Me había acostumbrado al olor, pues yo no lo noté. Me negué casi en ese momento, ya que no me molestaba. Mamá quiso hacerme cambiar de opinión, pero yo insistí en quedarme de esa manera, después de todo sabía que no se iría con uno o dos baños. Cuando volviera a casa de mi abuelo, yo mismo intentaría quitármelo.

La enfermera le dio indicaciones a ella para que me tomara unas pastillas para el dolor, la inflamación y los hematomas. No quería que mis heridas pudieran causar otros daños más severos por no saberme cuidar bien. Después nos dejó a solas.

Paciencia, paciencia...

No me gustaba estar con ella, pero no tenía alternativas porque se quedaría conmigo toda la noche. Tenía que estar tranquilo por nuestra paz, aunque supiera que eso significaba platicar y contestar a todas sus preguntas incómodas.

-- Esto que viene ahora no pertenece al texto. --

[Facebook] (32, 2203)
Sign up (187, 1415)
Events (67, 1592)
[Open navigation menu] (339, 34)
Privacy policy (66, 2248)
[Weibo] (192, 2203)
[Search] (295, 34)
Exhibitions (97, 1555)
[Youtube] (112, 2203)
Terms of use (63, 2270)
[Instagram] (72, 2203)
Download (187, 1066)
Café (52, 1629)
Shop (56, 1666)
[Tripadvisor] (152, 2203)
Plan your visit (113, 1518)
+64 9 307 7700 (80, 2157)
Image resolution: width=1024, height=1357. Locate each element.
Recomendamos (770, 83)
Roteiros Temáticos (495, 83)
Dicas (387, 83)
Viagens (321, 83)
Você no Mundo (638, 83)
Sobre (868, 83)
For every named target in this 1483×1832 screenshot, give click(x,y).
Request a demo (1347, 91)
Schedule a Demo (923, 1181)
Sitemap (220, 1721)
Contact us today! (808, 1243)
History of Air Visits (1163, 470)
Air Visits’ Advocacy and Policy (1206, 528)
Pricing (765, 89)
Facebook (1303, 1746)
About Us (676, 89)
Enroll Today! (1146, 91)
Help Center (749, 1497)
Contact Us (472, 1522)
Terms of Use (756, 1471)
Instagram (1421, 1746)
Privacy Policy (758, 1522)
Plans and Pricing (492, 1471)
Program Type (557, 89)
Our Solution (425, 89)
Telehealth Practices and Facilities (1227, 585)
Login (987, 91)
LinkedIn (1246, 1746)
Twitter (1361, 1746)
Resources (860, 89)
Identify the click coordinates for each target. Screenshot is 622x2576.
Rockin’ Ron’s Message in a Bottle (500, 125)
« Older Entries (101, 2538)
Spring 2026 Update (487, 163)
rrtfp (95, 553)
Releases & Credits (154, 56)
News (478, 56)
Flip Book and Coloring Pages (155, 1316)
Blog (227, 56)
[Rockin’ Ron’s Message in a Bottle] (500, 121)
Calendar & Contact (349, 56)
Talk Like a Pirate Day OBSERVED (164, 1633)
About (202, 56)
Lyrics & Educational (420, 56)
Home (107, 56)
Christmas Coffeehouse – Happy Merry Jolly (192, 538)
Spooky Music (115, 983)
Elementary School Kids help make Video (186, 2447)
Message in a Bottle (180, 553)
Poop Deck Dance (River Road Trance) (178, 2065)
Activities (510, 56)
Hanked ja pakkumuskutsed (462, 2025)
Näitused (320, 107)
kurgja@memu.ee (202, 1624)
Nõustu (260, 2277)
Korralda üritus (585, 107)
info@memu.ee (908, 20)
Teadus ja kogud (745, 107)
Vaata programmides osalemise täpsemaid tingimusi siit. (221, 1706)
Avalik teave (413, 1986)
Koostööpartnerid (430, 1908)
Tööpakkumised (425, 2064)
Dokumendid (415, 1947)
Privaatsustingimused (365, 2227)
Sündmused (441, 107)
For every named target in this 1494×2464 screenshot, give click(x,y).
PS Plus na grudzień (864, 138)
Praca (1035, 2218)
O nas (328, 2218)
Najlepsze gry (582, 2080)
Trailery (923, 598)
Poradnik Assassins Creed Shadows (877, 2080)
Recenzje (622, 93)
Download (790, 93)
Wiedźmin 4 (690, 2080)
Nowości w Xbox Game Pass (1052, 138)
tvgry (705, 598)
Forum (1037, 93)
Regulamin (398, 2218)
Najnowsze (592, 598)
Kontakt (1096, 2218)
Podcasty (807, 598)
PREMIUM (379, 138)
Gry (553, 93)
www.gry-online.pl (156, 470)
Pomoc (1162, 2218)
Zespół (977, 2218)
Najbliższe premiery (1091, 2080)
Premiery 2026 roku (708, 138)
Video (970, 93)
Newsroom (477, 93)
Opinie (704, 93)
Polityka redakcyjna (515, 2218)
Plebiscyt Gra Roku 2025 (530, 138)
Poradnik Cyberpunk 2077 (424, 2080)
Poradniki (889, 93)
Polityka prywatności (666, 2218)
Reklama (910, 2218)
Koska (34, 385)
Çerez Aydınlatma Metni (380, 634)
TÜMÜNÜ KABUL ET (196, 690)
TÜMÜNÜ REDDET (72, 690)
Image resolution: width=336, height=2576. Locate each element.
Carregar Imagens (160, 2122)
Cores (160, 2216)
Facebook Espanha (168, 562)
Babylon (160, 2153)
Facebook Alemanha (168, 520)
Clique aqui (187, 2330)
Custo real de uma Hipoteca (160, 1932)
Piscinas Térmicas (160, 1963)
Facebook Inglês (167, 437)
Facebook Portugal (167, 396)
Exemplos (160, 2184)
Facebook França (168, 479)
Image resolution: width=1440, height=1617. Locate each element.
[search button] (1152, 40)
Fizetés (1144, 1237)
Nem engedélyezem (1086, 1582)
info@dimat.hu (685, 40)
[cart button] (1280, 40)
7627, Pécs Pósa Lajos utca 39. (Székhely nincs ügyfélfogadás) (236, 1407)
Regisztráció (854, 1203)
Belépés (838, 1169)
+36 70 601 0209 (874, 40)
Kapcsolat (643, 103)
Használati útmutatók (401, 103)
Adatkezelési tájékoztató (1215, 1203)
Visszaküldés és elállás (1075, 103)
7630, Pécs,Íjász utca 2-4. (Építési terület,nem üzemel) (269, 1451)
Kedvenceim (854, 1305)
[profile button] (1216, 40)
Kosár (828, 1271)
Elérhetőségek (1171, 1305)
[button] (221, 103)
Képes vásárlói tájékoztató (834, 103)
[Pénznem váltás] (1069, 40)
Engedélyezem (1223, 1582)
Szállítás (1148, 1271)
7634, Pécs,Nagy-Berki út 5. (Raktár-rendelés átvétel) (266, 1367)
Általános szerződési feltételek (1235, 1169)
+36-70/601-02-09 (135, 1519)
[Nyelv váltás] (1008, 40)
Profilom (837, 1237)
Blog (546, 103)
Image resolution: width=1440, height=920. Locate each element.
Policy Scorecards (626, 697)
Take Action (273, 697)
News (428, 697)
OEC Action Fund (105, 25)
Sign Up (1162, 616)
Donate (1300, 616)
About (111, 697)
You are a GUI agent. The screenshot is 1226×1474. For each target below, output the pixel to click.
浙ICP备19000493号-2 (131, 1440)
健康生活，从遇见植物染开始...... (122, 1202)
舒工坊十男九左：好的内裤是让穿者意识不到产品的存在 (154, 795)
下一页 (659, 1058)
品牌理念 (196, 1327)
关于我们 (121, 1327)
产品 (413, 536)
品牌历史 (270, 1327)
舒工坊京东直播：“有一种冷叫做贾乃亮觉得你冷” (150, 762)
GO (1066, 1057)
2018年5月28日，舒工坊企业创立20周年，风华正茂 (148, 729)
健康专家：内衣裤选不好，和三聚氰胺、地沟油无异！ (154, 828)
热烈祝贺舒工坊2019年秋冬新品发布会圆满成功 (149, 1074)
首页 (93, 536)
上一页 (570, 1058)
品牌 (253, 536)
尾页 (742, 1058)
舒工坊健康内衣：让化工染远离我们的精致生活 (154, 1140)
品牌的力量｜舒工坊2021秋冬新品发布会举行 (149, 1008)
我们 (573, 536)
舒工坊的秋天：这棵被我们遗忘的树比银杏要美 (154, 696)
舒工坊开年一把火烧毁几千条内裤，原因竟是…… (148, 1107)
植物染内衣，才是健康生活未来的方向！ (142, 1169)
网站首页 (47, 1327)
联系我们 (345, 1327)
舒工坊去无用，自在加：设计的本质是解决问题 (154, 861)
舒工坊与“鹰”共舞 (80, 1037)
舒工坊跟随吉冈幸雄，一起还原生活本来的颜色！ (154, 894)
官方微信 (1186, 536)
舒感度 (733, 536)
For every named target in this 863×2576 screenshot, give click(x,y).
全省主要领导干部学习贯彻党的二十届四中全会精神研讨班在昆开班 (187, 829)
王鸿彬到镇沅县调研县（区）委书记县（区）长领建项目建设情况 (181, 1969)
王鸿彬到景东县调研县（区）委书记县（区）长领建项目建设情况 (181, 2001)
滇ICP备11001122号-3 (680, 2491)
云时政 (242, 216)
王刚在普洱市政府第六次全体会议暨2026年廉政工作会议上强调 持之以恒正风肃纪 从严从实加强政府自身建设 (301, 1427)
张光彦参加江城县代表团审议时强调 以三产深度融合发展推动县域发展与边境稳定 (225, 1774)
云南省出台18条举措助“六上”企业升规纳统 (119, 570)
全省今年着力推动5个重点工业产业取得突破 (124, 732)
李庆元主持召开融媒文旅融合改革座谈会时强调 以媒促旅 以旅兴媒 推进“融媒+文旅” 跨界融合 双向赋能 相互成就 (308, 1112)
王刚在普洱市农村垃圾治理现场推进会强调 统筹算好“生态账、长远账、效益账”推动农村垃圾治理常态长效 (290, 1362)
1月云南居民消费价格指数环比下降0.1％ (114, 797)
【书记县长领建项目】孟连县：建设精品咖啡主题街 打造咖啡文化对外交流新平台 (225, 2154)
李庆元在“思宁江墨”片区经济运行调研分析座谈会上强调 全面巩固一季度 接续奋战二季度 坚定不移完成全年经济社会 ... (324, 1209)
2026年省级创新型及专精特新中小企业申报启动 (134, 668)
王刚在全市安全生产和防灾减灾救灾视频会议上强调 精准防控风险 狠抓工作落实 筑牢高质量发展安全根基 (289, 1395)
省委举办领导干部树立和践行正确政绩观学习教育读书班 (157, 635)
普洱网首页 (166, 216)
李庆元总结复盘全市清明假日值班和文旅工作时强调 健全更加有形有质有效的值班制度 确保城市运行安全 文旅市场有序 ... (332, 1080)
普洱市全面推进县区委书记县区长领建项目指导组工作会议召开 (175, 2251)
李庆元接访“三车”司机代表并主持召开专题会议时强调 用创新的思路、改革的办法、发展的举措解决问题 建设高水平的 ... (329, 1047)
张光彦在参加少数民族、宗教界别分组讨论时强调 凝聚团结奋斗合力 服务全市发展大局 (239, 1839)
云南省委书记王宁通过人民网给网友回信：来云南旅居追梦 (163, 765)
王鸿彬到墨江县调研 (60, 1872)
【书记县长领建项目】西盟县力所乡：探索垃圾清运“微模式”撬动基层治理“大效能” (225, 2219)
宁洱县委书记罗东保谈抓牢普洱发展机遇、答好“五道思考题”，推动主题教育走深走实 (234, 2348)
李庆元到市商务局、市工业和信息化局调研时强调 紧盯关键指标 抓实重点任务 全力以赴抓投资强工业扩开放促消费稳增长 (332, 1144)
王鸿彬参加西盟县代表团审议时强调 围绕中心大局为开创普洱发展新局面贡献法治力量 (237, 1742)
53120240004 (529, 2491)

Comí en silencio, rechazando su ayuda. Se limitó a observarme con cuidado y a decirme qué era lo siguiente que debía comer. Todo me sabría terrible si tan solo no tuviera tanta hambre. Lo devoré todo de inmediato, algo de lo que me arrepentí porque eso me daba más tiempo libre para conversar. Al final, cuando quise volver a recostarme y dormir, abrió la boca.

—Por favor perdona a tu abuelo —habló en voz baja—. Él lo hizo para que las cosas no terminaran peor.

Asentí con seriedad. No lo culpaba por tratar de arreglar mis propias equivocaciones. Sabía que incluso tenía que agradecerle, pero la violencia con la que me trató todavía me atormentaba y me quería mantener lejos de él. Tuve que decirle que no tenía problemas con él y que entendía por qué me había golpeado hasta dejarme inconsciente, por más amargas que se sintieran esas palabras. El pecho me dolió, tragué saliva con dificultad.

—Quiero irme de aquí, mamá —susurré, con la voz temblorosa—. ¿Podemos volver a Ciudad de México?

Me tomó de la mano, bajó el rostro y lentamente hizo una negación de cabeza.

—Las cosas están complicadas, Franco —Lo decía en serio—. Tu papá todavía no puede solucionar eso.

Suspiré con pesadez. Me sentía desesperado, en especial por saber que mis días en el pueblo continuaban siendo inciertos y no tan contados como quería. No podía ofrecer ningún tipo de solución, por eso también me frustré. Yo era el niño al que tenían que proteger. Por mí estábamos en ese pueblo y por mí nos íbamos a quedar el tiempo que fuera necesario, quisiera o no.

—Pero también necesito que tú dejes de hacer tantas tonterías, por el amor de Dios —Apretó un poco mi mano—. Estamos aquí para protegernos y casi haces que te maten.